Besides being $200 cheaper than its predecessor, the third-generation Chromebook from Samsung is the lightest, thinnest and most powerful Chromebook ever built, boasting a battery life of more than 6.5 hours and a fast 1.7GHz dual-core Exynos processor from Samsung, an upgrade from the 1.3GHz dual-core Celeron processor from Intel.
The new Chromebook, as Google advertises, is the $249 laptop “for everyone.”
“As a kid growing up in India, I was fascinated with computers and the endless possibilities they presented,” Sundar Pichai, Google’s senior VP of Chrome and apps, said in a company blog post on Friday. “I had to wait until college to finally get my hands on one in the computer lab and since then began dreaming of a world where everyone could have access to one. We’re not quite there yet, but every day we get a bit closer.”
Pichai said that for many families, the 11.6-inch Chromebook is the “perfect additional computer” for kids who want to do their homework on the couch or for parents who want to check emails or stay connected on video chat while in the kitchen.
“This gets to the heart of the Chromebook vision,” Pichai said. “In order to have one, two or more computers around the house, they need to be easy to use and much more affordable. So together with Samsung, we designed a new laptop -- the new Samsung Chromebook for $249 -- the computer for everyone.”
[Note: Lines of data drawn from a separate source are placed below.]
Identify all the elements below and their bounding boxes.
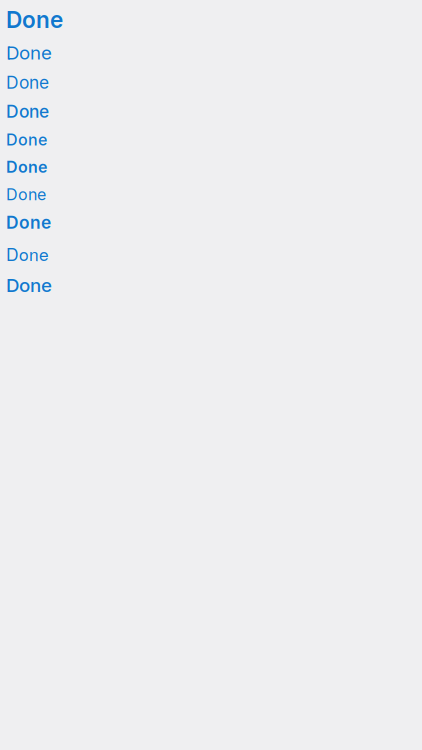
staticText: Done <box>6 212 51 233</box>
staticText: Done <box>6 41 52 64</box>
staticText: Done <box>6 157 47 177</box>
staticText: Done <box>6 72 49 93</box>
staticText: Done <box>6 241 49 266</box>
staticText: Done <box>6 185 46 204</box>
staticText: Done <box>6 274 52 296</box>
staticText: Done <box>6 130 47 149</box>
staticText: Done <box>6 101 49 122</box>
staticText: Done <box>6 6 63 33</box>
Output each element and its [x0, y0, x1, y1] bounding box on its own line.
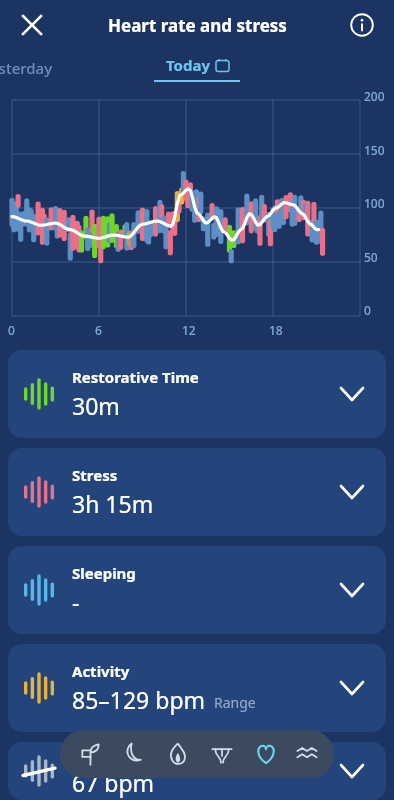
button[interactable]: Restorative Time: [8, 350, 386, 438]
button[interactable]: Expand Sleeping: [332, 570, 372, 610]
button[interactable]: Close: [10, 3, 54, 47]
button[interactable]: Expand Restorative Time: [332, 374, 372, 414]
staticText: Stress: [72, 465, 118, 485]
button[interactable]: Expand Activity: [332, 668, 372, 708]
staticText: 18: [269, 322, 283, 338]
staticText: Range: [214, 693, 256, 712]
staticText: Daytime: [72, 744, 136, 764]
staticText: 100: [364, 195, 385, 211]
button[interactable]: Yesterday: [0, 58, 53, 78]
button[interactable]: Activity: [8, 644, 386, 732]
staticText: 6: [95, 322, 102, 338]
staticText: 3h 15m: [72, 488, 154, 519]
staticText: -: [72, 586, 80, 617]
staticText: Heart rate and stress: [108, 14, 287, 37]
button[interactable]: SpO2: [288, 731, 326, 777]
staticText: Sleeping: [72, 563, 136, 583]
button[interactable]: Body composition: [68, 731, 112, 777]
button[interactable]: Sleeping: [8, 546, 386, 634]
button[interactable]: Calories: [156, 731, 200, 777]
staticText: 67 bpm: [72, 767, 155, 798]
staticText: 0: [8, 322, 15, 338]
staticText: Restorative Time: [72, 367, 199, 387]
staticText: 30m: [72, 390, 120, 421]
button[interactable]: Information: [340, 3, 384, 47]
staticText: 150: [364, 142, 385, 158]
button[interactable]: Sleep: [112, 731, 156, 777]
button[interactable]: Stress: [8, 448, 386, 536]
button[interactable]: Expand Daytime: [332, 751, 372, 791]
button[interactable]: Daytime: [8, 742, 386, 800]
button[interactable]: Heart rate: [244, 731, 288, 777]
button[interactable]: Stress: [200, 731, 244, 777]
staticText: Activity: [72, 661, 130, 681]
staticText: 0: [364, 302, 371, 318]
staticText: Today: [166, 55, 211, 75]
button[interactable]: Expand Stress: [332, 472, 372, 512]
button[interactable]: Today: [154, 55, 240, 82]
staticText: 12: [182, 322, 196, 338]
staticText: 50: [364, 249, 378, 265]
staticText: 85–129 bpm: [72, 684, 206, 715]
staticText: 200: [364, 88, 385, 104]
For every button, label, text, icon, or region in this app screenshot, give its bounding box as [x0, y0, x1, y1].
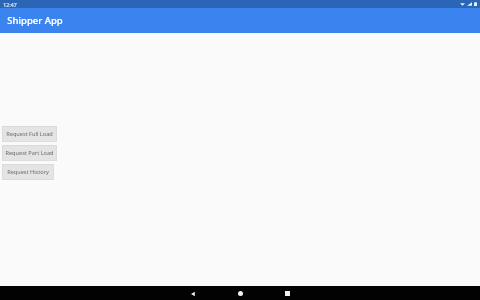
- button[interactable]: Request Part Load: [2, 145, 57, 161]
- button[interactable]: Home: [234, 287, 247, 300]
- staticText: Request Part Load: [5, 149, 54, 157]
- button[interactable]: Request History: [2, 164, 54, 180]
- staticText: Shipper App: [7, 14, 63, 27]
- button[interactable]: Back: [186, 287, 199, 300]
- button[interactable]: Request Full Load: [2, 126, 57, 142]
- staticText: Request History: [7, 168, 49, 176]
- button[interactable]: Recent apps: [281, 287, 294, 300]
- staticText: Request Full Load: [6, 130, 53, 138]
- staticText: 12:47: [3, 1, 17, 8]
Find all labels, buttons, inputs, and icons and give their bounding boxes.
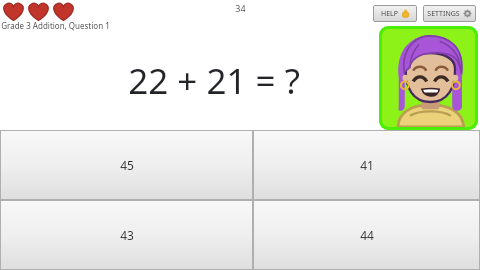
button[interactable]: 43 — [0, 200, 253, 270]
staticText: 41 — [360, 157, 374, 173]
staticText: Grade 3 Addition, Question 1 — [1, 20, 110, 31]
button[interactable]: 41 — [253, 130, 480, 200]
button[interactable]: Help — [373, 5, 417, 22]
button[interactable]: 44 — [253, 200, 480, 270]
staticText: 43 — [120, 227, 134, 243]
button[interactable]: 45 — [0, 130, 253, 200]
staticText: 22 + 21 = ? — [128, 57, 300, 105]
staticText: 34 — [235, 2, 246, 14]
button[interactable]: Settings — [423, 5, 476, 22]
staticText: 44 — [360, 227, 374, 243]
other: Lives remaining: 3 — [1, 1, 76, 22]
staticText: SETTINGS — [427, 9, 460, 19]
staticText: HELP — [381, 9, 398, 19]
staticText: 45 — [120, 157, 134, 173]
button[interactable]: Player avatar — [382, 29, 475, 127]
For those that have never owned a Chromebook, Google’s proprietary laptop essentially runs one program: Google Chrome, the company’s Web browser. However, with the entire Internet at one’s disposal, as well as a few added features like 100 GB of free storage on the company’s cloud service, Google Drive, the Chromebook has most of the basic features computer users need.
Word processing? Try a Google Document. Mail and chat services? Try Gmail, Google Chat and Google Hangouts. For almost everything you need in a computer, there’s a viable Internet-based solution. And that’s exactly what Google is banking on in the Chromebook.
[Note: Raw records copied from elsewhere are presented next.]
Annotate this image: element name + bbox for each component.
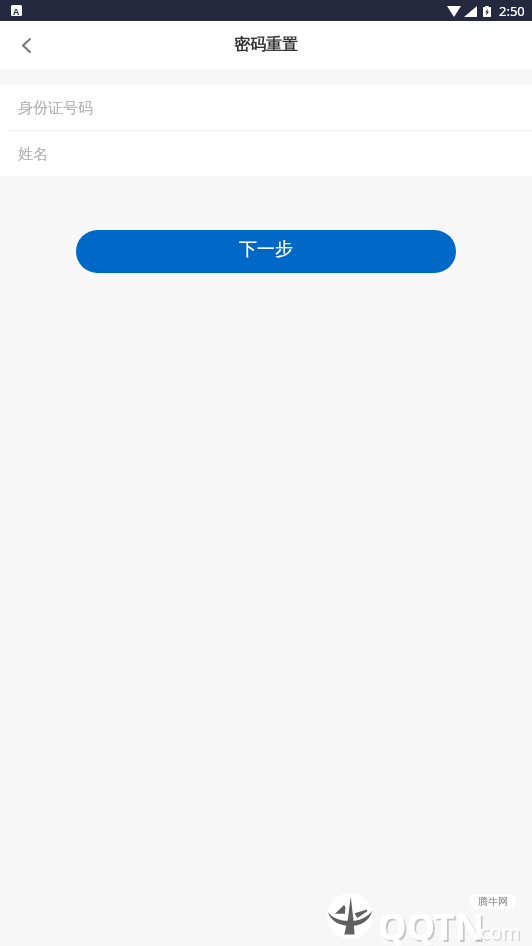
staticText: A <box>13 5 20 16</box>
staticText: .com <box>474 918 520 945</box>
staticText: .com <box>476 920 522 946</box>
staticText: 身份证号码 <box>18 99 93 118</box>
staticText: QQTN <box>380 904 486 946</box>
staticText: QQTN <box>378 902 484 946</box>
staticText: 下一步 <box>239 238 293 261</box>
staticText: 2:50 <box>499 2 525 20</box>
button[interactable]: Back <box>0 21 48 69</box>
button[interactable]: 身份证号码 <box>0 85 532 130</box>
staticText: 密码重置 <box>234 35 298 55</box>
button[interactable]: 下一步 <box>76 230 456 273</box>
staticText: 姓名 <box>18 145 48 164</box>
staticText: 腾牛网 <box>478 895 508 908</box>
button[interactable]: 姓名 <box>0 131 532 176</box>
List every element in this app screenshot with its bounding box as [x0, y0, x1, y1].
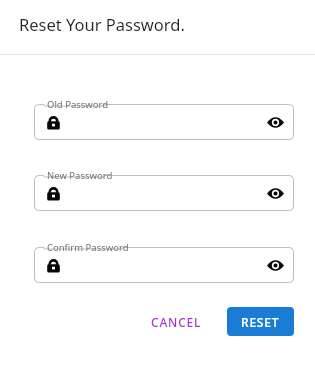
button[interactable]: New Password [34, 175, 294, 211]
button[interactable]: Toggle password visibility [264, 182, 286, 204]
staticText: Reset Your Password. [19, 13, 185, 35]
staticText: New Password [47, 169, 113, 182]
button[interactable]: Toggle password visibility [264, 254, 286, 276]
button[interactable]: Toggle password visibility [264, 111, 286, 133]
other: Password [43, 255, 63, 275]
staticText: CANCEL [151, 314, 202, 330]
other: Password [43, 112, 63, 132]
other: Password [43, 183, 63, 203]
button[interactable]: Confirm Password [34, 247, 294, 283]
staticText: RESET [241, 314, 280, 330]
button[interactable]: RESET [227, 307, 294, 336]
button[interactable]: Old Password [34, 104, 294, 140]
staticText: Old Password [47, 98, 109, 111]
staticText: Confirm Password [47, 241, 129, 254]
button[interactable]: CANCEL [142, 308, 211, 336]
“Even with its compact design, it’s packed with performance -- it boots up in less than 10 seconds and resumes instantly,” Pichai wrote on Google’s blog. “High-resolution videos (in 1080p) are beautiful to watch, and, when using the touchpad, you’ll notice smooth scrolling due to a hardware-accelerated user interface. And as you'd expect from a Chromebook, it’s easy to share with others. Everyone -- mom, dad, grandparents, tech lovers, tech haters -- can have separate accounts where all of their stuff is kept safe. Finally, if you’re an active Google user of products like Gmail, Drive, Search, Maps, YouTube, Play or Google+ Hangouts, everything just works seamlessly.”
Chromebook’s Killer Feature: The Cost Of Entry
Internet users who frequently work outside of Wi-Fi zones may want to consider purchasing a 3G-capable version of Google’s new Chromebook, which includes 3G service from Verizon Wireless with up to 100MB of data per month for two years. Amazon sells this model at $330. If this is the most expensive Chromebook available, Google’s new laptop has already won.
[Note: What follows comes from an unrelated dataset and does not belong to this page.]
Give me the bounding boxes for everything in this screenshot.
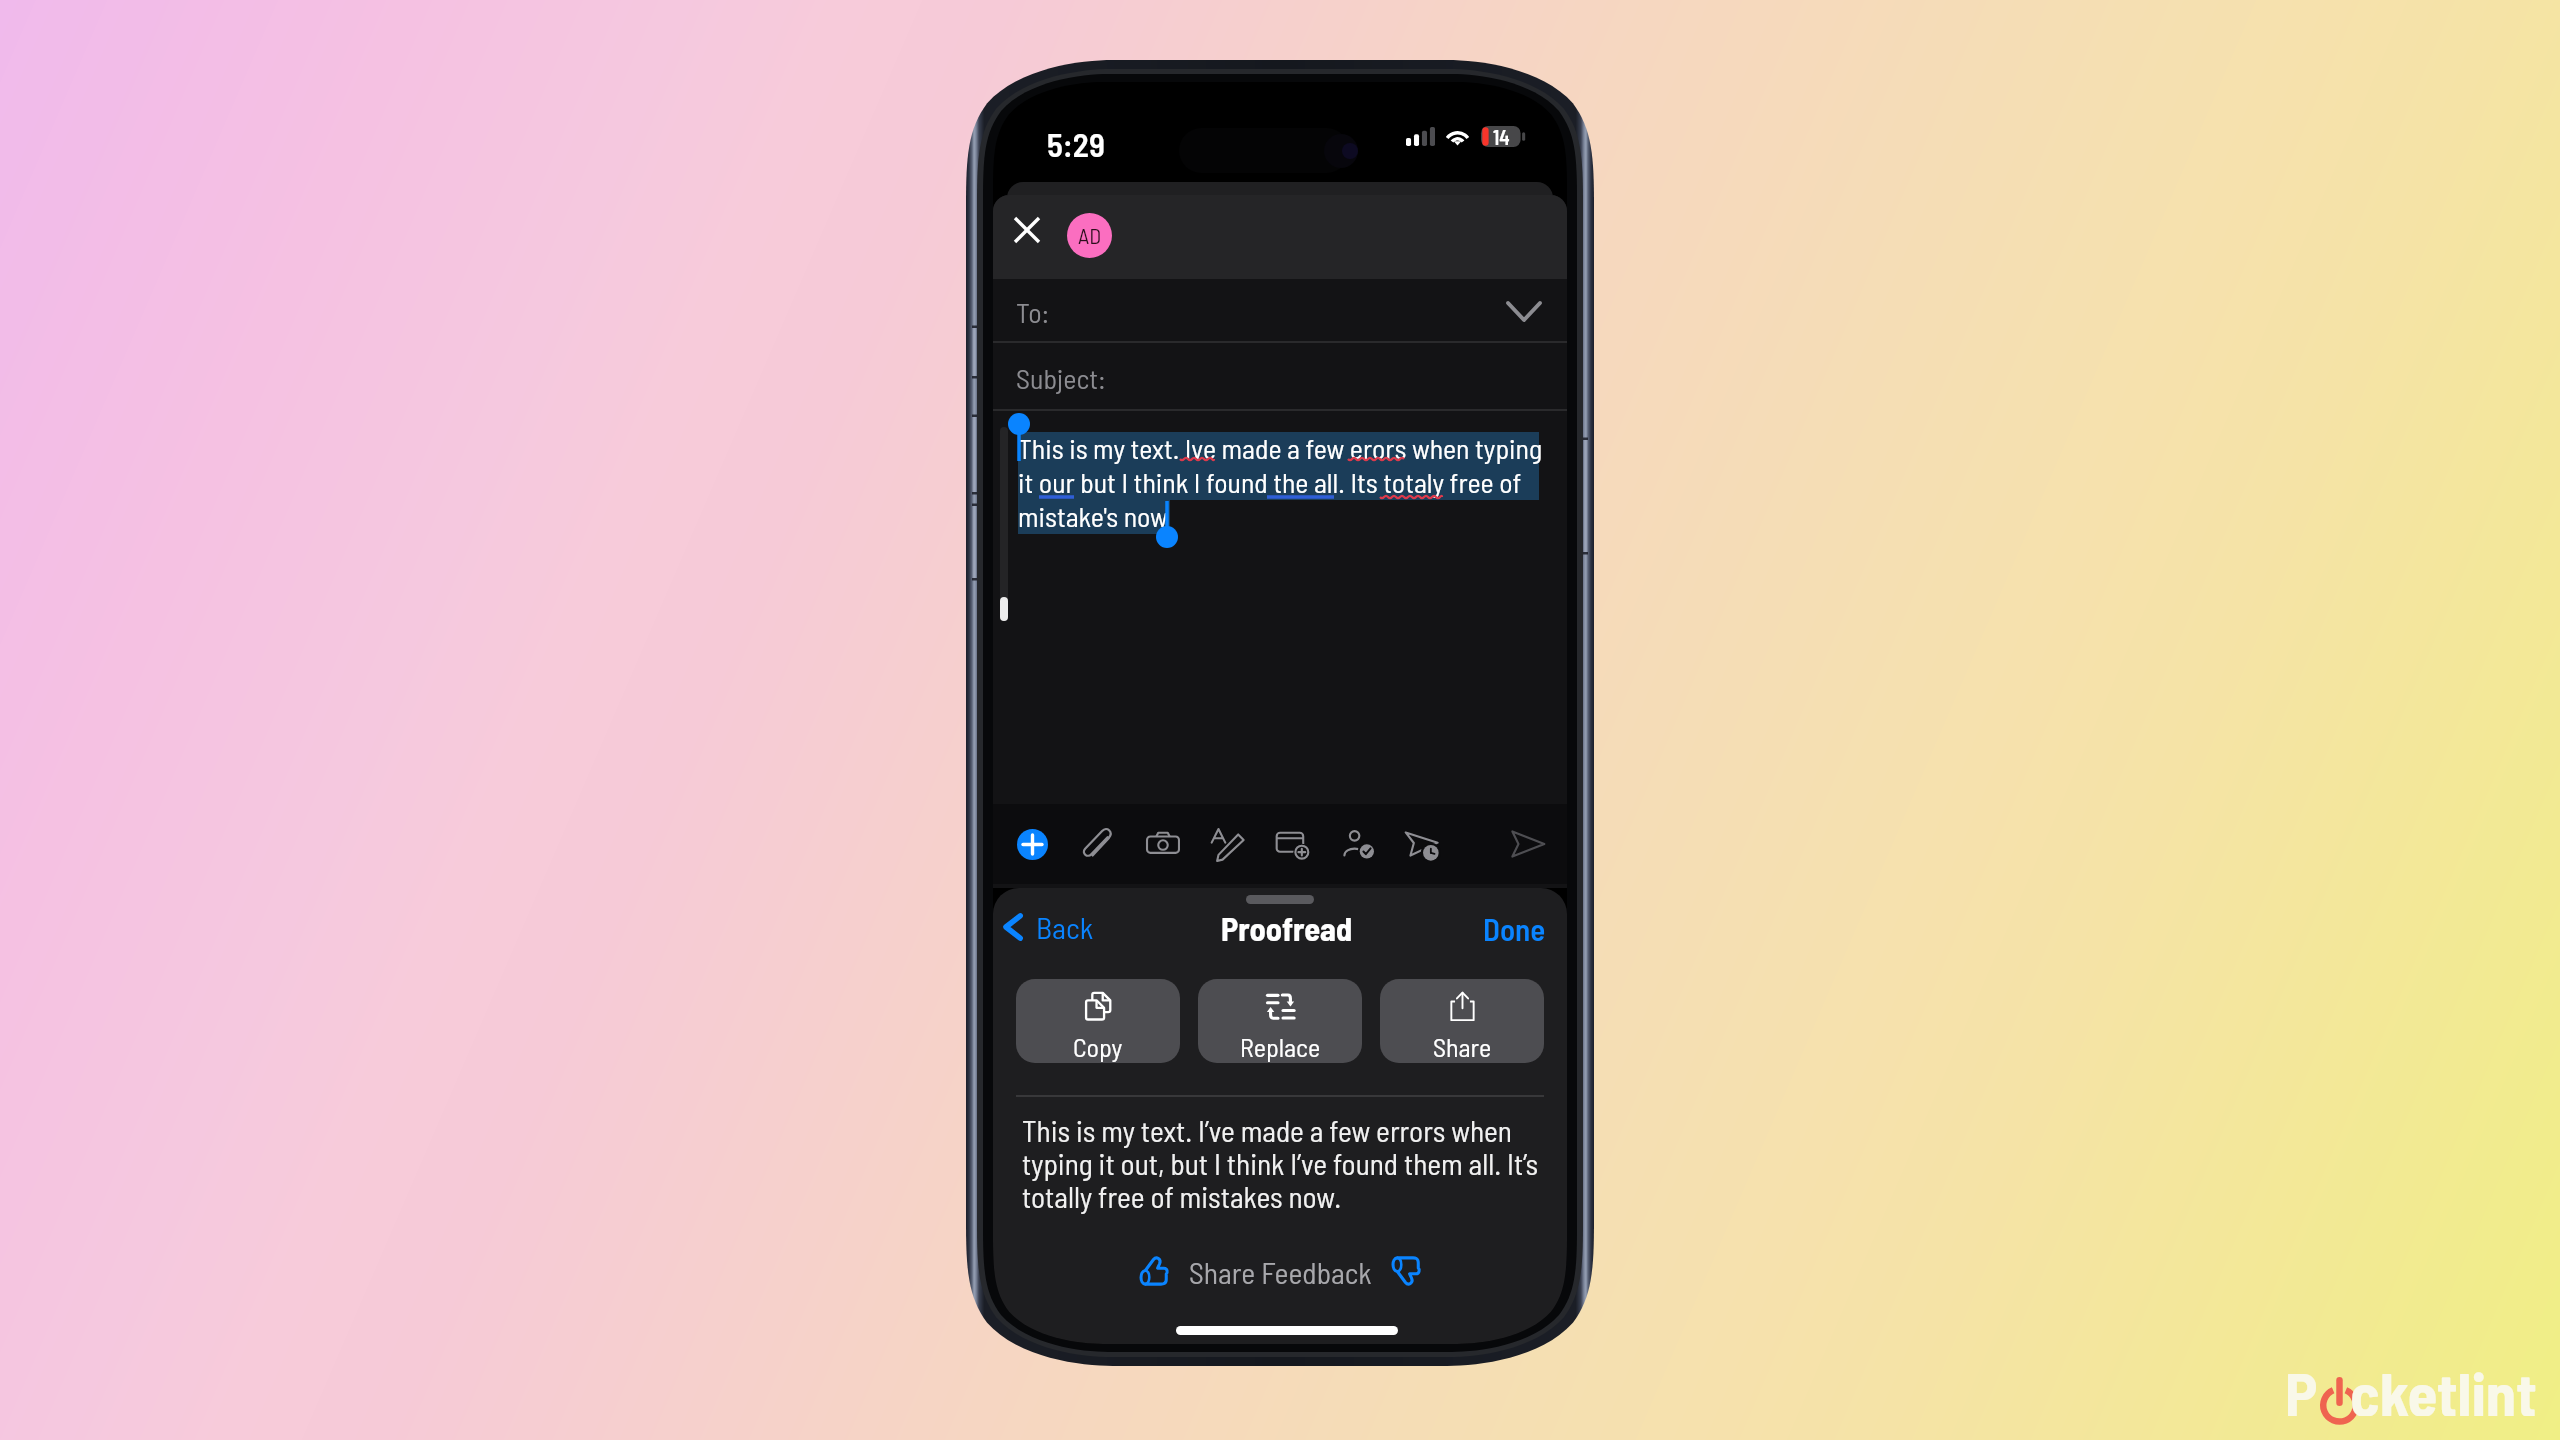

With the exception of Apple, many companies fail to realize that price is the ultimate barrier to a product. And even compared with Apple’s “everyday notebook,” the equally sized 11.6-inch MacBook Air, Google’s new Chromebook is substantially cheaper. Customers who choose the Chromebook over the MacBook Air would save anywhere between $750 and $1,169; for that money, users could buy a Chromebook, as well as an iPad, or a Microsoft Surface or even a cheaper MacBook Air.
In the same way that Amazon and Barnes & Noble realized they struck gold when they introduced tablets at the magic $199 price point, Google and Samsung have realized that laptops can work the same way. Now that most of the wanted laptop features are all based in the cloud, Google and Samsung can afford to release a bare-bones laptop that simply offers the Internet. After all, if anyone knows the power of the Internet, it’s Google.
As JR Raphael of ComputerWorld points out, the Chromebook is not for everyone, but there are several advantages to the Chromebook over traditional laptops, including the elimination of manual application updates and virus protection and the added benefit of universal syncing across Google apps. And even when those issues eventually arise in the Chromebook, such as the lag reported with resource-intensive Web apps or having too many tabs open, the problems are significantly easier to digest when you remind yourself that you only paid $250 for a fully functional laptop.